在山体里开一条隧道——《八神庵》创作谈
十年前,我十八岁,即将踏上远行的火车,前往南方读大学。也许是因为舍不得,那段时间父亲总拉着我说话。在一个落雨的晚上,父亲醉醺醺地聊起了一个骇人的故事,一位年轻工人,因不满下岗名单里有他,将厂区油库点着了。因为是深夜,又赶上大风,火势走得很快,在周边的镇上都能闻到焦糊的味道。厂部通过技术手段确认火是他放的。令人费解的是,这位年轻的工人没得到大火的赦免,第二天找到他时,他已被烧得不成人形。他有一个瘸腿媳妇和一个智力缺陷的儿子,他们成天举着横幅,跪在厂部门口。大家都知道火是他放的,这对母子基本没得到舆论支持,反而走到哪儿都被指指点点,但厂部还是扛不住压力,最终赔钱了事。
父亲讲述这个故事,是为了告诫我出门在外说话做事切莫冲动,三思而后行,别一不小心把小命折进去了。我思索的却是纵火者为何也没从大火中脱身。按道理,既是为了报复,就应周密行事,况且他不是第一天进厂房,不存在因为不了解起火的速度而误葬身火海。我起了更令人惊惧的猜测,或许他早就料到了厂部会给他妻儿一笔钱,以息事宁人。他就没打算活着。那一夜我基本没睡着,这个事总在脑海里盘旋。

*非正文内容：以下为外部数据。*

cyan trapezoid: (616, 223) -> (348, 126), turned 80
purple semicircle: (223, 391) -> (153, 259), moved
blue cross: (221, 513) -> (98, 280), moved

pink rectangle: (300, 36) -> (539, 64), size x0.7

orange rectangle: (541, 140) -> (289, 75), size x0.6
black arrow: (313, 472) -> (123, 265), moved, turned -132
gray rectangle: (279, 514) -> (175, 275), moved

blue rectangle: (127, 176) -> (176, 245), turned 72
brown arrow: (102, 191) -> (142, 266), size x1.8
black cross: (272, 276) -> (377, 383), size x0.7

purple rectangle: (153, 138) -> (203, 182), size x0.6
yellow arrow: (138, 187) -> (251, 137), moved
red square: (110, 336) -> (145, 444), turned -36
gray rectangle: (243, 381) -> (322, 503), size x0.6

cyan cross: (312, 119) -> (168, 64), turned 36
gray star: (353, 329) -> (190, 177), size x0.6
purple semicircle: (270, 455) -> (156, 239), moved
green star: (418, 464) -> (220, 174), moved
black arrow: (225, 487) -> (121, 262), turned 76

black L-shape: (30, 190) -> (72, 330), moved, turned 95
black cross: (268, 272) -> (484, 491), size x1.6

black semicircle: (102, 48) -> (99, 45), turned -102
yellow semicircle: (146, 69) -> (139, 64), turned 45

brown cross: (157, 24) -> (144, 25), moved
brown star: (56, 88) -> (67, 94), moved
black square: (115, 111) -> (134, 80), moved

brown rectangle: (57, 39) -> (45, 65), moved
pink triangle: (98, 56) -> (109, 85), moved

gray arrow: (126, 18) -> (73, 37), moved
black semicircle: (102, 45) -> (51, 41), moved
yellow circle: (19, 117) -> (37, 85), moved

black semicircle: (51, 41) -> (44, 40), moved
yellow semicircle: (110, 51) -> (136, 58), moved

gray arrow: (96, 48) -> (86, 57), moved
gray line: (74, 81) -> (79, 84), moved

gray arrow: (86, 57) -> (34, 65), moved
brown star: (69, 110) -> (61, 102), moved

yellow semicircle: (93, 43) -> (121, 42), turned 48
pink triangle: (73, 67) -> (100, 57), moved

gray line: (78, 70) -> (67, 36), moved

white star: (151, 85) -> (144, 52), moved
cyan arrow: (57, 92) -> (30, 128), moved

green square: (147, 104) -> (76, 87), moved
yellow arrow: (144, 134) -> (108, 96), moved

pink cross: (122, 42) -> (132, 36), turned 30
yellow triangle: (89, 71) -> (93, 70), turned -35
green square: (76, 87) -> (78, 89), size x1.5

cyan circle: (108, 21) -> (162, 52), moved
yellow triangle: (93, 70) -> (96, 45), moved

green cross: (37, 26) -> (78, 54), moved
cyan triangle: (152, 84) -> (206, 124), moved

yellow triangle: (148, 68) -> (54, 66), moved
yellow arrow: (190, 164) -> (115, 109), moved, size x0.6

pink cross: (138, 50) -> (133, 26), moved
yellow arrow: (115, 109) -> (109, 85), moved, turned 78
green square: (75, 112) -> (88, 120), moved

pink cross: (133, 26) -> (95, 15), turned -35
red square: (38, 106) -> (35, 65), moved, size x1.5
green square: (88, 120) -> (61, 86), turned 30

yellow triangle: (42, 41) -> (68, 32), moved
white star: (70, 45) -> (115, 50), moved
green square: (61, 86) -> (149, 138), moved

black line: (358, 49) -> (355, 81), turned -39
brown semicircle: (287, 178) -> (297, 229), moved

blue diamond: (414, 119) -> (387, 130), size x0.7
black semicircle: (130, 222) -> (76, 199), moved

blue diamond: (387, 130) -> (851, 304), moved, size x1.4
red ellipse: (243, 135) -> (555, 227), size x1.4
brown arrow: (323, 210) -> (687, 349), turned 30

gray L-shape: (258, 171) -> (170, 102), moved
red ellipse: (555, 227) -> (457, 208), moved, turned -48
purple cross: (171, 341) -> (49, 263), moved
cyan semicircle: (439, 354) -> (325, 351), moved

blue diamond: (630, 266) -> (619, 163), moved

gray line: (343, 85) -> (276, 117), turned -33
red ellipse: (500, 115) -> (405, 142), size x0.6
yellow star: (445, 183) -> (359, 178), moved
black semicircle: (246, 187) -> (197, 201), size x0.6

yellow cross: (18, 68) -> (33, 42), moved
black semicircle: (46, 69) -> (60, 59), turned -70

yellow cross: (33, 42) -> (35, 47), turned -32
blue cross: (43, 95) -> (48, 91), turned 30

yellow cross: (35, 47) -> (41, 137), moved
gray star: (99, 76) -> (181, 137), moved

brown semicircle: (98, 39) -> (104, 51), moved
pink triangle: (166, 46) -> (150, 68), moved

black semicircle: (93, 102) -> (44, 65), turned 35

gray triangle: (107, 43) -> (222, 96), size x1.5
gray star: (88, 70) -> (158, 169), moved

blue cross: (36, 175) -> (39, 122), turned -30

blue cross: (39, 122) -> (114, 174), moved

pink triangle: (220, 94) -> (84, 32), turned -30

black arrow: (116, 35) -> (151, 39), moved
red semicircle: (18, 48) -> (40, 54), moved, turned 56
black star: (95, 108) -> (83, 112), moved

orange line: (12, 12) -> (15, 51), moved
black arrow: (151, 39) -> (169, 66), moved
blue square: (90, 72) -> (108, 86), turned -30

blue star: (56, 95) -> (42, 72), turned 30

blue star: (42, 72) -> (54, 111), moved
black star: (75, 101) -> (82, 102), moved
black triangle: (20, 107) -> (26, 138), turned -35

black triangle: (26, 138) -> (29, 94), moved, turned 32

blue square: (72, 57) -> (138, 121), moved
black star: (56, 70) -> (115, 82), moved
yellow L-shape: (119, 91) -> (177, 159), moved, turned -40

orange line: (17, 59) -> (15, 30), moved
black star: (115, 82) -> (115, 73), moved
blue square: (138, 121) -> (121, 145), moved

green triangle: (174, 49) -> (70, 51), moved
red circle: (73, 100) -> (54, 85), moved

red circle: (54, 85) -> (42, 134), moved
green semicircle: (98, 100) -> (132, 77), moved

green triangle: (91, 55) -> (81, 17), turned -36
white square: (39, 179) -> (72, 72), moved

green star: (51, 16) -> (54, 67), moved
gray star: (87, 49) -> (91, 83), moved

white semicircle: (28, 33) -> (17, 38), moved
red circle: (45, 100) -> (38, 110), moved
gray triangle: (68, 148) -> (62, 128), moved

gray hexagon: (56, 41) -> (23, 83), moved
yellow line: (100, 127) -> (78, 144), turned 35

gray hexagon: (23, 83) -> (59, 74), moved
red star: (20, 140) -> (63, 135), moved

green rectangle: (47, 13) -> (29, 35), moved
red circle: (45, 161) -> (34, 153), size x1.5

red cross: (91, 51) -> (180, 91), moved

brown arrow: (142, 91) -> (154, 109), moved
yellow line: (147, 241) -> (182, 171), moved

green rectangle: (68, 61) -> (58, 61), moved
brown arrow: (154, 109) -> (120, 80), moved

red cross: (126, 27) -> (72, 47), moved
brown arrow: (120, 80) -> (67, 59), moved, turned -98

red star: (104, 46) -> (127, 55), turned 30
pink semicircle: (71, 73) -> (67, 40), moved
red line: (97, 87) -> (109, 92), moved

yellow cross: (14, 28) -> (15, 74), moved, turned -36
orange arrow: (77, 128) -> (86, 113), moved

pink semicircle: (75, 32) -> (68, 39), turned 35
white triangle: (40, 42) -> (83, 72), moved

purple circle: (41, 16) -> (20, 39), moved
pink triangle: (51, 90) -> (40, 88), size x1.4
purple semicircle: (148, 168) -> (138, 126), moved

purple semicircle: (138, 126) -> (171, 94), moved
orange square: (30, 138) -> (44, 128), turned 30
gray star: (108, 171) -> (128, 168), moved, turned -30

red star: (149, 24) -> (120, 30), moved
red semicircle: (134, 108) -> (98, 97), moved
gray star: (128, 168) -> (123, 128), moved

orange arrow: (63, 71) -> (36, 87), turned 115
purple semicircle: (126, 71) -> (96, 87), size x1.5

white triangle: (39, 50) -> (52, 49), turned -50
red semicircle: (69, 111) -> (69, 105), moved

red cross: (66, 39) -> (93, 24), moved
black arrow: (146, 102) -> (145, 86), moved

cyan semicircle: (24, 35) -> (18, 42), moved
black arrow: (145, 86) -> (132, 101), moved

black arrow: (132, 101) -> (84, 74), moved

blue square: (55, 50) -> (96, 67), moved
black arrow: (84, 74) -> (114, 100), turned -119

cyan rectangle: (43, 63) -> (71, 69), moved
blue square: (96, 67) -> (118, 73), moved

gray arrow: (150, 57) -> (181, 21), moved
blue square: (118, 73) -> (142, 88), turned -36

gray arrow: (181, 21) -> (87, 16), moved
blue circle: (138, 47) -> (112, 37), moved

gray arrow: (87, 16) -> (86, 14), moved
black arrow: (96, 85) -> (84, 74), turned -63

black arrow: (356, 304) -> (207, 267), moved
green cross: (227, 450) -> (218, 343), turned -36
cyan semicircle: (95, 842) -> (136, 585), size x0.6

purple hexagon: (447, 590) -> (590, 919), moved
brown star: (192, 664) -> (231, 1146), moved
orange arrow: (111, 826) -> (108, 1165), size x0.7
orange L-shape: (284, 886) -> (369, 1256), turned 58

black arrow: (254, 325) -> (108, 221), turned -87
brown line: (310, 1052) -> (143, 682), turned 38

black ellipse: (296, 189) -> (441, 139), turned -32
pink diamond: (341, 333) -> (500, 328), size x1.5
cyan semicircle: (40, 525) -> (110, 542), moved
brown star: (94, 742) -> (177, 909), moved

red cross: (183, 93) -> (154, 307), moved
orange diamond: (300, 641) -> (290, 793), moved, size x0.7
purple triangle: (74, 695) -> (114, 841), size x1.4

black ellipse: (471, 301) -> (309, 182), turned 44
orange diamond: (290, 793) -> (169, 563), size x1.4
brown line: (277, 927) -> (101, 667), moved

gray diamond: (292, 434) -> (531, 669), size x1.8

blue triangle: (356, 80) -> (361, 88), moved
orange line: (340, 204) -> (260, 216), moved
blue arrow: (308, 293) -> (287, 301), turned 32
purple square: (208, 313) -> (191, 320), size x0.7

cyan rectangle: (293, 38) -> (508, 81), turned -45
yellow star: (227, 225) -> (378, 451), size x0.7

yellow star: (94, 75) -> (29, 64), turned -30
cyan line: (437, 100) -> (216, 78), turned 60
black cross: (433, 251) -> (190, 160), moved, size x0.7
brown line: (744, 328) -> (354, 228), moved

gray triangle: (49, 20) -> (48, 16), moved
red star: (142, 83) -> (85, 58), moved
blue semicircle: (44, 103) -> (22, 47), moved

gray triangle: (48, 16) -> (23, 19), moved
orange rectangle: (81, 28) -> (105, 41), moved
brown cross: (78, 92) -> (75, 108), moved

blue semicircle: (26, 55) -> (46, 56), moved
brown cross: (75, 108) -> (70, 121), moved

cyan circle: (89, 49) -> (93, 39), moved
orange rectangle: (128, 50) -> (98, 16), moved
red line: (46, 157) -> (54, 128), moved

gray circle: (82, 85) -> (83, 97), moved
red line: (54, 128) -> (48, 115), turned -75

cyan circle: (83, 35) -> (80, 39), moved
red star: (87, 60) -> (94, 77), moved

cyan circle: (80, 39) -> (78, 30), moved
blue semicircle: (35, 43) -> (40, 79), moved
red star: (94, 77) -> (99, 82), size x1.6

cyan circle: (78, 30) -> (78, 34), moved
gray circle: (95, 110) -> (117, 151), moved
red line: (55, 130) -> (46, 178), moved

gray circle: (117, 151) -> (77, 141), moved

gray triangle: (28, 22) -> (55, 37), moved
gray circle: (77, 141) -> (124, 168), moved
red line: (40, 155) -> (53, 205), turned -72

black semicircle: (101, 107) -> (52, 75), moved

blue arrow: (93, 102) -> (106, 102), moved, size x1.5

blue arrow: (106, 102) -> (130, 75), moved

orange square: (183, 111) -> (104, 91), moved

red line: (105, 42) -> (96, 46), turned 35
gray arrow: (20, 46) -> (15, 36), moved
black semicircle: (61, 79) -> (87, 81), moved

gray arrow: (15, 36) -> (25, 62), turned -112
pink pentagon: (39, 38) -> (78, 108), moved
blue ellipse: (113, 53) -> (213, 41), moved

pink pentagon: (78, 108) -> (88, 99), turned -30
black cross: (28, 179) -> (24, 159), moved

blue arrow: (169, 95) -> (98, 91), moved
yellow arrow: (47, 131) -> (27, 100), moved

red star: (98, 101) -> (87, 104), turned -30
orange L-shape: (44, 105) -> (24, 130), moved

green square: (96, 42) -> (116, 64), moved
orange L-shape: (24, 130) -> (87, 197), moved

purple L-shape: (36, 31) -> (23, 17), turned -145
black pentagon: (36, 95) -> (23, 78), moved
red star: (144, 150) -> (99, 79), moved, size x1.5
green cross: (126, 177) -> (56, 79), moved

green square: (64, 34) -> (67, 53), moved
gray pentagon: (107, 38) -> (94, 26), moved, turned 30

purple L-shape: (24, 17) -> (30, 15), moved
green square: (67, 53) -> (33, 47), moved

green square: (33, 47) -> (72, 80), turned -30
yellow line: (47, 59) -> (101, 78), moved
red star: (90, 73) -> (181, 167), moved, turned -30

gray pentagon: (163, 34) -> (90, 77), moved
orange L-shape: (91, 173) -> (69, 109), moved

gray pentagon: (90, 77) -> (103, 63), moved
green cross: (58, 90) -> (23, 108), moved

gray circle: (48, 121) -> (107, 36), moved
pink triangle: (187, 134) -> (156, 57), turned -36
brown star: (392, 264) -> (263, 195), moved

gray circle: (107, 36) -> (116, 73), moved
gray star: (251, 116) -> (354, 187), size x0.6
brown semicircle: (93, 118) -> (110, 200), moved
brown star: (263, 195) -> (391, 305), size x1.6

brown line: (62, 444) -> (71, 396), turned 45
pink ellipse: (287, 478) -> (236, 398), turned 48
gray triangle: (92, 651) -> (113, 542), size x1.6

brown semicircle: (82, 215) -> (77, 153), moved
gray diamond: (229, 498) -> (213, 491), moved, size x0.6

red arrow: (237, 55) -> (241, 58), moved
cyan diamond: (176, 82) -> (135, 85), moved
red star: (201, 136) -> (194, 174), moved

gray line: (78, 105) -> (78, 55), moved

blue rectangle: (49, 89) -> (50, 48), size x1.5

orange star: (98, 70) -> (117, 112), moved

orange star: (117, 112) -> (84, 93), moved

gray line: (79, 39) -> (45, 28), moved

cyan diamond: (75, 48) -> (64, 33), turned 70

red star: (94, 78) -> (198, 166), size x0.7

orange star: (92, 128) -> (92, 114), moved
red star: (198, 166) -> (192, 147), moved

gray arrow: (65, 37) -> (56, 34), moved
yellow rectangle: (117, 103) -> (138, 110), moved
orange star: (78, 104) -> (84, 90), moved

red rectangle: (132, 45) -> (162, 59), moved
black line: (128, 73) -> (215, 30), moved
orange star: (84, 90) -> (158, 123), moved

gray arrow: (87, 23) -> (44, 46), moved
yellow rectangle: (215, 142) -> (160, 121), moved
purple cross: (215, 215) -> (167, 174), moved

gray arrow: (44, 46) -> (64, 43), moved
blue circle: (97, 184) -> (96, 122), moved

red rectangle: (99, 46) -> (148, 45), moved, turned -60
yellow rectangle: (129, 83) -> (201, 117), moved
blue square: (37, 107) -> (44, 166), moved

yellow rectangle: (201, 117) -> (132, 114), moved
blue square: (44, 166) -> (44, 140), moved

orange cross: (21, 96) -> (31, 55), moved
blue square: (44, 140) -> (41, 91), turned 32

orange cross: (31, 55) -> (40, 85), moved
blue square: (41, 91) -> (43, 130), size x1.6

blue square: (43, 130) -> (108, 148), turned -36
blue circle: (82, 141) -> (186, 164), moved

两年多以前,我起了写作“林场故事”系列短篇小说的念头,蓦然又想起了这件事。彼时我二十五六岁,年龄不算很大,但比起十八岁,总是经历得多了,心中就多了不少悲拗的感觉。因为生命体验在加深,对人也有了更多的理解。我想他选择放弃生命,绝不是想给妻儿留一笔钱能解释的。人一定是先被内心打倒,然后才能被外物打倒。而父亲那一代人的心气早就随着工厂的垮塌而烟消云散了。就着这个想法,我开始写作这篇小说,却很不顺利,每一句都像在挤牙膏。那时我正经历人生中最动荡的一段时期,辗转了三个地方,身体和情绪都不算很好,却总念着福楼拜那句著名的论断:“流畅的诗,艰涩地写。”我几乎是强逼着自己写完了整个故事,鼓起勇气再看,发现情况比我预想的还要糟糕不少。主要是人物的精神性缺失,技术上也不成功。我很是失落了一阵子,又觉得没什么大不了的。我一直认为自己是个新手,而写作就像在山体里开一条隧道,山体走向不知道、岩石情况也不知道,一镐头砸偏了方向很正常。我花了几天时间回想父亲和父亲的工人朋友们,尤其是他们干活和喝酒的状态。我几乎是哄骗着自己写了第二稿,人物的问题解决了,但因为塞了太多内容,叙事上有些失焦,结构也出了问题。调整了几天,发现没办法在原稿的基础上修改,得动“大手术”。这次的“隧道”看到了些许阳光,方向没错,只是手艺差了一些。我知道这是一个好故事,因此又鼓起勇气写了第三稿,基本就是目前呈现的面貌。而我又发现了新的问题,由于这个故事写了太多遍,我写作时把每句话、每个细节都捏得太紧了,反而使文本走向了封闭。我想让小说开阔一些,所幸,我认为我在封闭里寻觅到了“深刻”的踪迹,这也正是这篇小说的价值所在。我将小说中父辈的叙事线加以详实,同时去掉了陈比的“顿悟时刻”,让他的顿悟变成了一种模模糊糊的感受。小说也因此走向了更混沌和开阔的境地。
如今,生活重新趋于稳定,回想起那段动荡的时光,以及这篇诞生于动荡时期的小说,总有种恍如隔世之感。就像父亲的那场夜谈,就像林场的一切,早已被过于漫长的时光洇染得斑斑驳驳。一切都已远去,但我知道一切都未曾远去。